/rcompat

JavaScript interoperability and runtime compatibility layer for servers

Primary LanguageTypeScriptMIT LicenseMIT

rcompat

JavaScript interoperability and runtime compatibility layer for servers.

What is rcompat?

A unified interface for Node, Deno and Bun. Similar to jQuery, just for servers.

Packages

Package Function
@rcompat/args program arguments
@rcompat/array array utilities
@rcompat/async async utilities
@rcompat/build build system
@rcompat/cli cli apps
@rcompat/crypto cryptographic functions
@rcompat/env loading environment files
@rcompat/fs filesystem functions
@rcompat/function function utilities
@rcompat/http http servers
@rcompat/invariant runtime validation
@rcompat/math mathematical functions
@rcompat/module module loading
@rcompat/object object utilities
@rcompat/stdio process handling
@rcompat/streams stream utilities
@rcompat/string string utilities
@rcompat/sync sync utilities
@rcompat/webview native webview library

Motivation

Native speed gains

While tools like Bun strive to be fully compatible with Node's built-in modules and NPM, with Deno also moving in that direction, those backwards compatibilities carry a lot of cruft and in the end, you're just using another runtime to run code written for Node, without taking advantage of the inherent speed gains that modern APIs introduce. rcompat abstracts that away for you.
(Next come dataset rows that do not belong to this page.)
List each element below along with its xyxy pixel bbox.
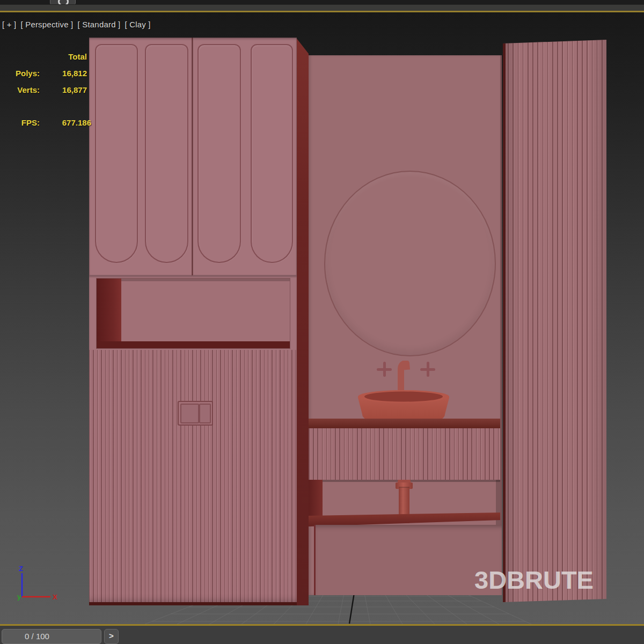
viewport-menu-shading[interactable]: [ Clay ] — [125, 20, 150, 29]
door-panel — [251, 44, 293, 263]
frame-indicator: 0 / 100 — [2, 632, 72, 641]
door-gap — [192, 38, 193, 275]
door-panel — [197, 44, 241, 263]
toolbar-lower-strip — [0, 4, 644, 11]
left-upper-cabinet[interactable] — [89, 38, 297, 275]
door-panel — [145, 44, 188, 263]
axis-y-label: y — [17, 592, 21, 601]
watermark-logo: 3DBRUTE — [474, 565, 594, 595]
shelf-bottom-edge — [97, 341, 290, 348]
flush-plate-left — [180, 404, 199, 423]
viewport-menu-render-preset[interactable]: [ Standard ] — [77, 20, 120, 29]
stat-fps-label: FPS: — [0, 118, 40, 127]
viewport-menu-pov[interactable]: [ Perspective ] — [20, 20, 73, 29]
vanity-base-panel[interactable] — [314, 525, 502, 595]
viewport-label: [ + ][ Perspective ][ Standard ][ Clay ] — [2, 20, 155, 29]
flush-plate — [178, 401, 213, 426]
door-panel — [95, 44, 138, 263]
left-fluted-cabinet[interactable] — [89, 350, 297, 605]
perspective-viewport[interactable]: 3DBRUTE [ + ][ Perspective ][ Standard ]… — [0, 12, 644, 624]
shelf-inner-wall — [97, 279, 121, 348]
stat-verts-label: Verts: — [0, 85, 40, 94]
viewport-menu-general[interactable]: [ + ] — [2, 20, 16, 29]
stat-spacer — [0, 52, 40, 61]
faucet-handle-left[interactable] — [377, 362, 392, 377]
faucet-handle-right[interactable] — [420, 362, 435, 377]
3dsmax-window: 3DBRUTE [ + ][ Perspective ][ Standard ]… — [0, 0, 644, 644]
vanity-countertop[interactable] — [309, 419, 500, 428]
stat-polys-value: 16,812 — [40, 69, 87, 78]
time-slider-thumb[interactable]: 0 / 100 — [2, 629, 101, 644]
stat-total-header: Total — [40, 52, 98, 61]
round-mirror[interactable] — [324, 171, 496, 356]
shelf-inner-shadow — [121, 279, 290, 281]
stat-polys-label: Polys: — [0, 69, 40, 78]
timeline-bar: 0 / 100 > — [0, 624, 644, 644]
shelf-opening — [97, 279, 290, 348]
stat-fps-value: 677.186 — [40, 118, 91, 127]
axis-z-label: Z — [19, 565, 23, 573]
top-toolbar-strip — [0, 0, 644, 12]
world-axis-gizmo: Z X y — [8, 558, 57, 608]
vanity-fluted-drawer[interactable] — [309, 428, 500, 481]
axis-x-label: X — [53, 593, 57, 601]
right-cabinet-shading — [503, 40, 606, 602]
flush-plate-right — [199, 404, 211, 423]
right-fluted-cabinet[interactable] — [503, 40, 606, 602]
left-cabinet-side-face — [297, 39, 309, 605]
stat-verts-value: 16,877 — [40, 85, 87, 94]
left-open-shelf[interactable] — [89, 275, 297, 352]
next-frame-button[interactable]: > — [104, 629, 119, 644]
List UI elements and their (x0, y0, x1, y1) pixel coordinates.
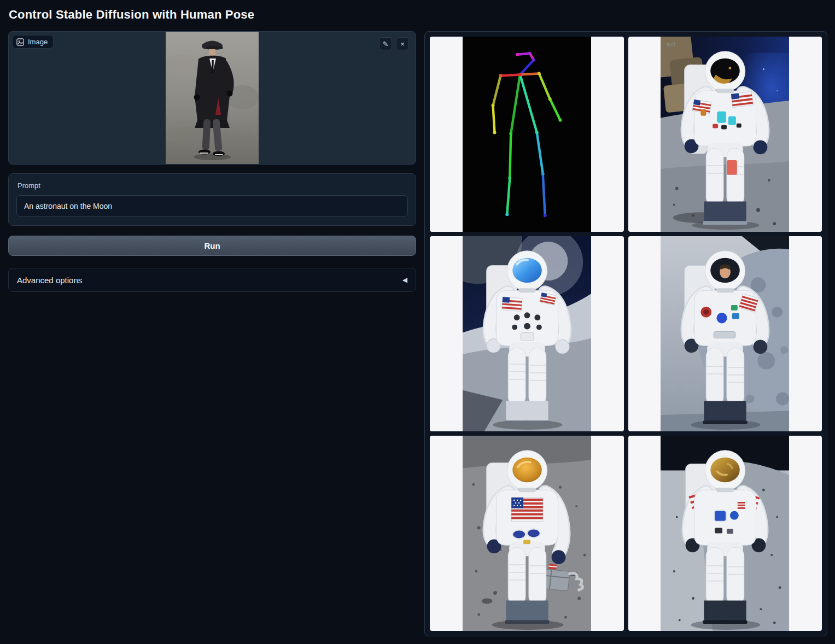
astronaut-image-4 (463, 436, 591, 631)
pose-skeleton-image (463, 37, 591, 232)
avif-watermark: avif (666, 41, 676, 48)
advanced-options-accordion[interactable]: Advanced options ◀ (8, 268, 416, 292)
page-title: Control Stable Diffusion with Human Pose (9, 8, 827, 22)
astronaut-image-5 (661, 436, 789, 631)
advanced-options-label: Advanced options (17, 276, 82, 285)
prompt-block: Prompt (8, 173, 416, 226)
astronaut-image-3 (661, 236, 789, 431)
prompt-label: Prompt (17, 182, 408, 190)
gallery-item-astronaut-5[interactable] (628, 436, 822, 631)
clear-image-button[interactable]: × (396, 37, 409, 50)
run-button[interactable]: Run (8, 236, 416, 256)
image-label: Image (28, 38, 48, 46)
uploaded-image (166, 32, 259, 164)
main-layout: Image ✎ × (8, 31, 827, 636)
gallery-item-astronaut-3[interactable] (628, 236, 822, 431)
close-icon: × (400, 40, 405, 48)
image-input[interactable]: Image ✎ × (8, 31, 416, 165)
image-icon (16, 38, 24, 46)
prompt-input[interactable] (16, 195, 408, 217)
output-gallery: avif (424, 31, 827, 636)
chevron-left-icon: ◀ (402, 276, 407, 284)
astronaut-image-2 (463, 236, 591, 431)
left-column: Image ✎ × (8, 31, 416, 292)
image-label-badge: Image (12, 35, 54, 49)
edit-image-button[interactable]: ✎ (379, 37, 392, 50)
uploaded-image-graphic (166, 32, 259, 164)
astronaut-image-1: avif (661, 37, 789, 232)
gallery-item-astronaut-2[interactable] (430, 236, 624, 431)
image-actions: ✎ × (379, 37, 409, 50)
edit-icon: ✎ (383, 40, 389, 48)
gallery-item-astronaut-1[interactable]: avif (628, 37, 822, 232)
app-root: Control Stable Diffusion with Human Pose… (0, 0, 835, 644)
gallery-item-astronaut-4[interactable] (430, 436, 624, 631)
gallery-item-pose[interactable] (430, 37, 624, 232)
You write code once and, wherever possible, it will take advantage of native APIs. This allows you not only to run the same code with different runtimes, but also speed it up if you choose Bun or Deno over Node during production. You can easily switch between the runtimes, testing stability vs. modern features, finding the best runtime for a given app.

Forward compatibility

rcompat offers forward compatibility in the sense that it can add support for new runtimes as they emerge even on minor updates (as this isn't considered breaking existing code), allowing you to run old code that was written with rcompat by newer runtimes. No other server-side interoperability layer for JavaScript offers this kind of flexibility.

Batteries included

rcompat is designed with many modules in mind, including @rcompat/fs for filesystem operations, @rcompat/http for using a modern HTTP server working with WHATWG Request/Response (which Node doesn't support; rcompat wraps a Node request object into a WHATWG Request as it comes in), @rcompat/invariant for ensuring runtime invariants, @rcompat/object for object transformations, and many more useful modules and abstractions.

The standard library is designed to accommodate modern development needs: for example, @rcompat/http supports WebSockets (natively on Deno/Bun, and using NPM's ws on Node), while @rcompat/fs.File offers globbing, listing and manipulation of files, similarly to Python's pathlib.

For example, to set up a server with rcompat, use the serve export of @rcompat/http -- the server-side equivalent of fetch.

import { serve } from "@rcompat/http";

serve(request => new Response("Hi!"), { host: "localhost", port: 6161 });

This code runs successfully with either node app.js (if you set your package.json to { "type": "module" }; otherwise use app.mjs), deno run --allow-all app.js or bun --bun app.js, taking advantage of native optimizations.

Another standard library?

The JavaScript ecosystem is replete with standard libraries. To take the example of filesystem access, Node has at least three ways of accessing the filesystem (sync, callbacks, promises), and then there's Deno's own filesystem APIs, while Bun has its APIs too. Those all have their pros and cons, and if you want to target all of them, you're going to have to write a lot of branching code. rcompat is an abstraction over that, as it plays the role of both a standard library and a runtime compatibility layer -- write once, target everything.

For example, here's how you can read a file and parse it as JSON.

import { json } from "@rcompat/fs";

console.log(await json("./users.json"));

Again, this code runs successfully on Node, Deno or Bun, taking advantage of optimizations native to every runtime.

Evolving standard — input needed

rcompat has been quietly developed the last few months in conjunction with Primate's development and is largely influenced by its needs. We'd like to invite more participation by other projects / individuals in order to converge on APIs that best serve everyone and are the most useful on a broad basis.

Resources

License

MIT

Contributing

By contributing to rcompat, you agree that your contributions will be licensed under its MIT license.